TASK REQUIREMENTS → Return every line of the data below, exactly.

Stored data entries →
————

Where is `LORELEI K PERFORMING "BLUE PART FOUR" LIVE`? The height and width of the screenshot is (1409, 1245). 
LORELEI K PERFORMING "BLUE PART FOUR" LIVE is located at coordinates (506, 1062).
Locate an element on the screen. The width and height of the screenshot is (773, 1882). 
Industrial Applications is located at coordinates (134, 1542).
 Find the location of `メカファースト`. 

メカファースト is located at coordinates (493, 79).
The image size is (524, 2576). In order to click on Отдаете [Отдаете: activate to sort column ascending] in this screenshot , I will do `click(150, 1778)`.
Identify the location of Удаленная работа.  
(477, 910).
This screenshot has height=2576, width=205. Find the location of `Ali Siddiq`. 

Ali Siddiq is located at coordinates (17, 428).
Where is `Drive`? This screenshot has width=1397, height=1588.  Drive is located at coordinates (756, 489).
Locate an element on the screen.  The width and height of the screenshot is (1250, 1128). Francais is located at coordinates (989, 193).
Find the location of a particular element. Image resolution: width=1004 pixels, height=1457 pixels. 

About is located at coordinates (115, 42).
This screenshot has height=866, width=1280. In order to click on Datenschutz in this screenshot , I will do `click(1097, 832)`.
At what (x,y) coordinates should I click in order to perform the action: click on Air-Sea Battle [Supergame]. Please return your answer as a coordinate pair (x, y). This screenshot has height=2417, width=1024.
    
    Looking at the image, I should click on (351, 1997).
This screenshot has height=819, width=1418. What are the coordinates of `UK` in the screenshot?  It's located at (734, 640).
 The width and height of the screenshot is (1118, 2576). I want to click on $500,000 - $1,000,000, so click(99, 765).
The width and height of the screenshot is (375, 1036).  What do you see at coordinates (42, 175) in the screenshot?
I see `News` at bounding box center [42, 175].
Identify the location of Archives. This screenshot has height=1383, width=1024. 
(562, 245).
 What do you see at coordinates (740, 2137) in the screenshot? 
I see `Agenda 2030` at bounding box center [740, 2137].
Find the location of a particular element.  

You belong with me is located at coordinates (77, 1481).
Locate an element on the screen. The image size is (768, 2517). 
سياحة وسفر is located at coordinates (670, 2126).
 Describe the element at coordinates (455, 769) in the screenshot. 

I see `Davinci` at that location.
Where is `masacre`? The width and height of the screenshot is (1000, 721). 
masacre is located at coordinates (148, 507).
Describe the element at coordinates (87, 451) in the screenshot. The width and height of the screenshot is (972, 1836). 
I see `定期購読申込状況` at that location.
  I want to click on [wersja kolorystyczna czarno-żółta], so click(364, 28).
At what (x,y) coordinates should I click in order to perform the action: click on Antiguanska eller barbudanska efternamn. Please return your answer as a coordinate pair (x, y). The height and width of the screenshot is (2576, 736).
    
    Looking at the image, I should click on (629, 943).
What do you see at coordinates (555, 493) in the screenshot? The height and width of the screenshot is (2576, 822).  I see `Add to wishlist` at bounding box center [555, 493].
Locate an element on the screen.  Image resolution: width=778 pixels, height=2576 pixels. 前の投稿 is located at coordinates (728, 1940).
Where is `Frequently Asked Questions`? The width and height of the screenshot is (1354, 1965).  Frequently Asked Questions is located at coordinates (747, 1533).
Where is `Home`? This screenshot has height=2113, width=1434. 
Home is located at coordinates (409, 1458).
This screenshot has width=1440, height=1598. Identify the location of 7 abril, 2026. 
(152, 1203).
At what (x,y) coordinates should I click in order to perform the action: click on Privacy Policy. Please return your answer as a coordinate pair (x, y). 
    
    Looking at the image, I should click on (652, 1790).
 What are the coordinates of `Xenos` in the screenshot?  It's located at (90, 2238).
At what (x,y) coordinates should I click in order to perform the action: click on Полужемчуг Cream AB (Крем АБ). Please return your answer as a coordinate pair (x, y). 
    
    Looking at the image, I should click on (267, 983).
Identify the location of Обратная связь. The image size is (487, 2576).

————

ANSWER TO THE PROBLEM →
Where is `LORELEI K PERFORMING "BLUE PART FOUR" LIVE`? The height and width of the screenshot is (1409, 1245). 
LORELEI K PERFORMING "BLUE PART FOUR" LIVE is located at coordinates (506, 1062).
Locate an element on the screen. The width and height of the screenshot is (773, 1882). 
Industrial Applications is located at coordinates (134, 1542).
 Find the location of `メカファースト`. 

メカファースト is located at coordinates (493, 79).
The image size is (524, 2576). In order to click on Отдаете [Отдаете: activate to sort column ascending] in this screenshot , I will do `click(150, 1778)`.
Identify the location of Удаленная работа.  
(477, 910).
This screenshot has height=2576, width=205. Find the location of `Ali Siddiq`. 

Ali Siddiq is located at coordinates (17, 428).
Where is `Drive`? This screenshot has width=1397, height=1588.  Drive is located at coordinates (756, 489).
Locate an element on the screen.  The width and height of the screenshot is (1250, 1128). Francais is located at coordinates (989, 193).
Find the location of a particular element. Image resolution: width=1004 pixels, height=1457 pixels. 

About is located at coordinates (115, 42).
This screenshot has height=866, width=1280. In order to click on Datenschutz in this screenshot , I will do `click(1097, 832)`.
At what (x,y) coordinates should I click in order to perform the action: click on Air-Sea Battle [Supergame]. Please return your answer as a coordinate pair (x, y). This screenshot has height=2417, width=1024.
    
    Looking at the image, I should click on (351, 1997).
This screenshot has height=819, width=1418. What are the coordinates of `UK` in the screenshot?  It's located at (734, 640).
 The width and height of the screenshot is (1118, 2576). I want to click on $500,000 - $1,000,000, so click(99, 765).
The width and height of the screenshot is (375, 1036).  What do you see at coordinates (42, 175) in the screenshot?
I see `News` at bounding box center [42, 175].
Identify the location of Archives. This screenshot has height=1383, width=1024. 
(562, 245).
 What do you see at coordinates (740, 2137) in the screenshot? 
I see `Agenda 2030` at bounding box center [740, 2137].
Find the location of a particular element.  

You belong with me is located at coordinates (77, 1481).
Locate an element on the screen. The image size is (768, 2517). 
سياحة وسفر is located at coordinates (670, 2126).
 Describe the element at coordinates (455, 769) in the screenshot. 

I see `Davinci` at that location.
Where is `masacre`? The width and height of the screenshot is (1000, 721). 
masacre is located at coordinates (148, 507).
Describe the element at coordinates (87, 451) in the screenshot. The width and height of the screenshot is (972, 1836). 
I see `定期購読申込状況` at that location.
  I want to click on [wersja kolorystyczna czarno-żółta], so click(364, 28).
At what (x,y) coordinates should I click in order to perform the action: click on Antiguanska eller barbudanska efternamn. Please return your answer as a coordinate pair (x, y). The height and width of the screenshot is (2576, 736).
    
    Looking at the image, I should click on (629, 943).
What do you see at coordinates (555, 493) in the screenshot? The height and width of the screenshot is (2576, 822).  I see `Add to wishlist` at bounding box center [555, 493].
Locate an element on the screen.  Image resolution: width=778 pixels, height=2576 pixels. 前の投稿 is located at coordinates (728, 1940).
Where is `Frequently Asked Questions`? The width and height of the screenshot is (1354, 1965).  Frequently Asked Questions is located at coordinates (747, 1533).
Where is `Home`? This screenshot has height=2113, width=1434. 
Home is located at coordinates (409, 1458).
This screenshot has width=1440, height=1598. Identify the location of 7 abril, 2026. 
(152, 1203).
At what (x,y) coordinates should I click in order to perform the action: click on Privacy Policy. Please return your answer as a coordinate pair (x, y). 
    
    Looking at the image, I should click on (652, 1790).
 What are the coordinates of `Xenos` in the screenshot?  It's located at (90, 2238).
At what (x,y) coordinates should I click in order to perform the action: click on Полужемчуг Cream AB (Крем АБ). Please return your answer as a coordinate pair (x, y). 
    
    Looking at the image, I should click on (267, 983).
Identify the location of Обратная связь. The image size is (487, 2576).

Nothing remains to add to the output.